Transcribed page contents:
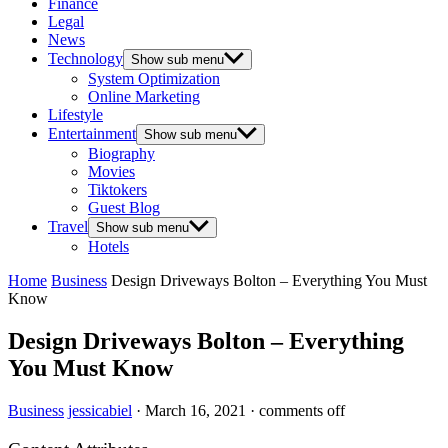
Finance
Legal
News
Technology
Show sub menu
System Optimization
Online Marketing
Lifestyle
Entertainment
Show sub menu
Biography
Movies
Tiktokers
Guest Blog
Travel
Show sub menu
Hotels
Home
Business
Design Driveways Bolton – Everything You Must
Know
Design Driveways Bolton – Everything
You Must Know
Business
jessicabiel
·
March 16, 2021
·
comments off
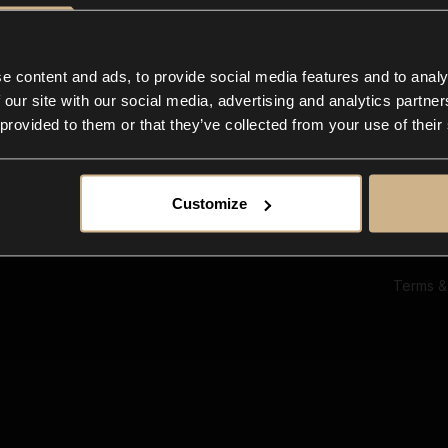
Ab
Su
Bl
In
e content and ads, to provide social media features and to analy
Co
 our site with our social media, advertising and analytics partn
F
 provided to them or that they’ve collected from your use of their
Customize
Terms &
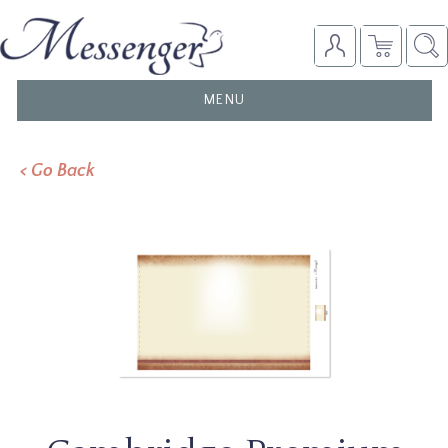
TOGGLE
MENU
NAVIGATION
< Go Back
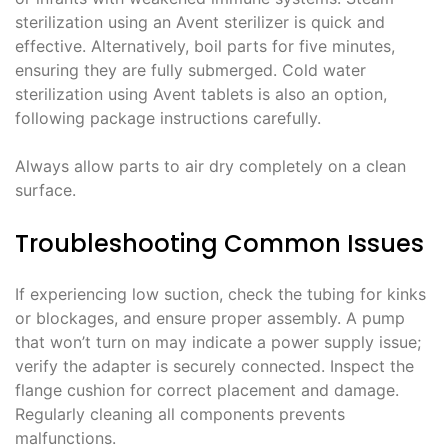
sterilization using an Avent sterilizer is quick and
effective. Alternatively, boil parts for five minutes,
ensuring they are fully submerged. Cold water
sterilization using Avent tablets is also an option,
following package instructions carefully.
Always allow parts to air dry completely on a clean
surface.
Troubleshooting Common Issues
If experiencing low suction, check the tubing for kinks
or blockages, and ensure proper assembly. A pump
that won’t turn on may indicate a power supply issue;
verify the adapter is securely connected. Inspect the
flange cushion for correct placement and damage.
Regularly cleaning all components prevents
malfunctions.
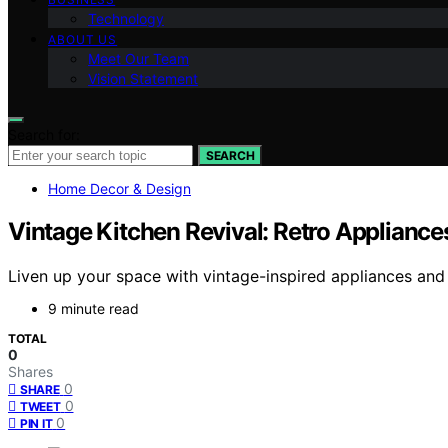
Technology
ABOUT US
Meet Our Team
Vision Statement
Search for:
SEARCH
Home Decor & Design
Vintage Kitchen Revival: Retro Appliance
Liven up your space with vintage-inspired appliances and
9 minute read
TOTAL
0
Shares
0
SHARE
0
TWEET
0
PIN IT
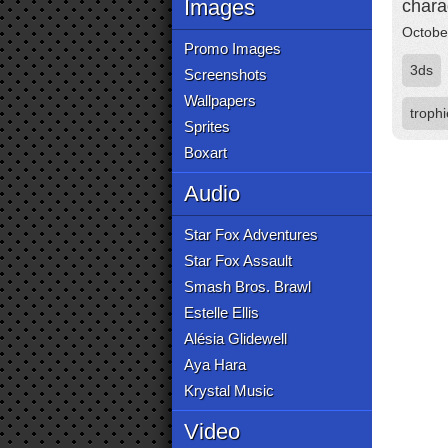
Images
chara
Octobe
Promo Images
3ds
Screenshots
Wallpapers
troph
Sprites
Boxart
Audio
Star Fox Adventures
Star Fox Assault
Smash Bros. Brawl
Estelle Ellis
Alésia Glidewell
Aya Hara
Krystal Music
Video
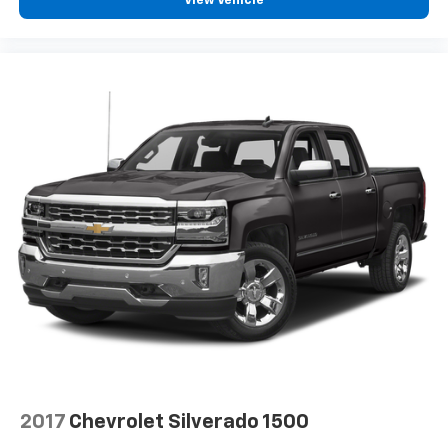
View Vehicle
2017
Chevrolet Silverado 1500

PROBLEM REQUIREMENTS. If a line in the records above has the word "Avent", copy it out.

TASK OUTPUT.
sterilization using an Avent sterilizer is quick and
sterilization using Avent tablets is also an option,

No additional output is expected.